Monday, December 22, 2008
I've just about decided I should have simply kept away from my blog during December and picked things up in January.
Why? I've been fulfilling familial obligations all month long and have neglected my blog to such an extent that I'm doing things like, well, posting a picture of a dog sleeping under a blanket and resting his head on a pillow. Who the hell, other than me, really cares about that kind of nonsense?
Sadly, that's about all I've had time for lately. Frankly, I like the photo because we've got a 140-pound Saint Boxer (Saint Bernard/Boxer) under a blanket because my 12-year-old son thought he might appreciate it (it turns out that Winston the Dog does appreciate the blanket -- probably because it's about 20 degrees outside and that's unusual here in Arkansas).
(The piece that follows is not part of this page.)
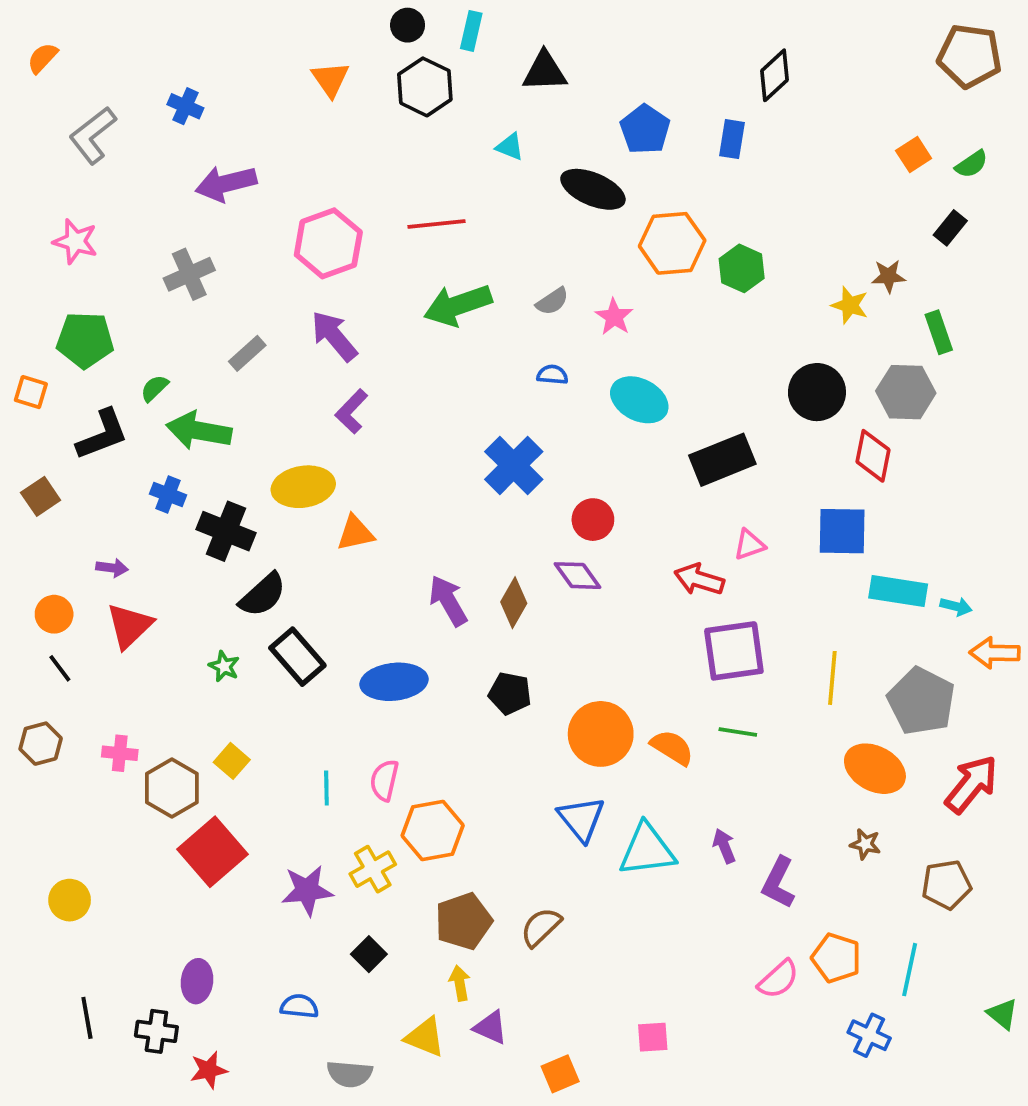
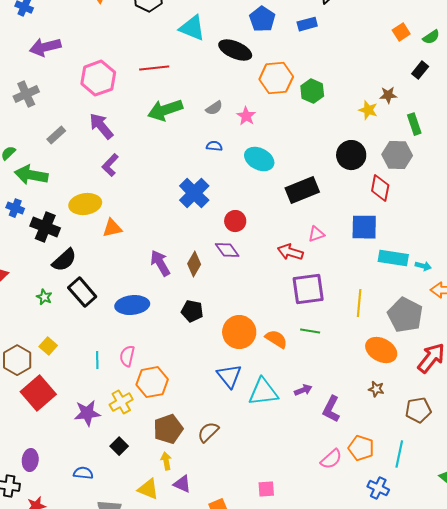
blue rectangle: (732, 139) -> (307, 24), turned 66
cyan triangle: (510, 147) -> (192, 28), size x1.8
purple arrow: (724, 846) -> (303, 390), turned 90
Apparently, I don't even have time to set the date stamp on my digital camera. Pitiful.
If there's a point here at all, I suppose it's that December is a horrible month for blogging. However, I'll be back up to speed as soon as the holidays have ended.
And merry Christmas to all!
Sunday, December 21, 2008
I'm very proud, of course, to live in a country that rewards incompetence and failure. If I had my way, Chrysler and G.M. would both go bankrupt as that is what terrible companies that make garbage deserve.
I'll not dwell on the details of the plan as this is old news. It's disappointing, to say the least, and I'll leave it at that.
I'd like to focus, however, on what the government should have done to help out the American auto industry. It seems clear that the government is just itching to spend money, so why not benefit the American people with it?
I'm still of the opinion that the government has lost its collective mind and I'm amazed that an alleged Republican loves spending money like a Democrat. Still, if the government is spending money like frat boys on spring vacation, I want my cut and I'm sure you do, too.
What the feds should have done is adopted my plan -- the Everybody Gets A New Car plan. Under that plan, any household with an income under, say, $250,000 would get a voucher to be spent on a new car. The voucher would be a generous $25,000, plenty for either a new car or a hefty down payment on one.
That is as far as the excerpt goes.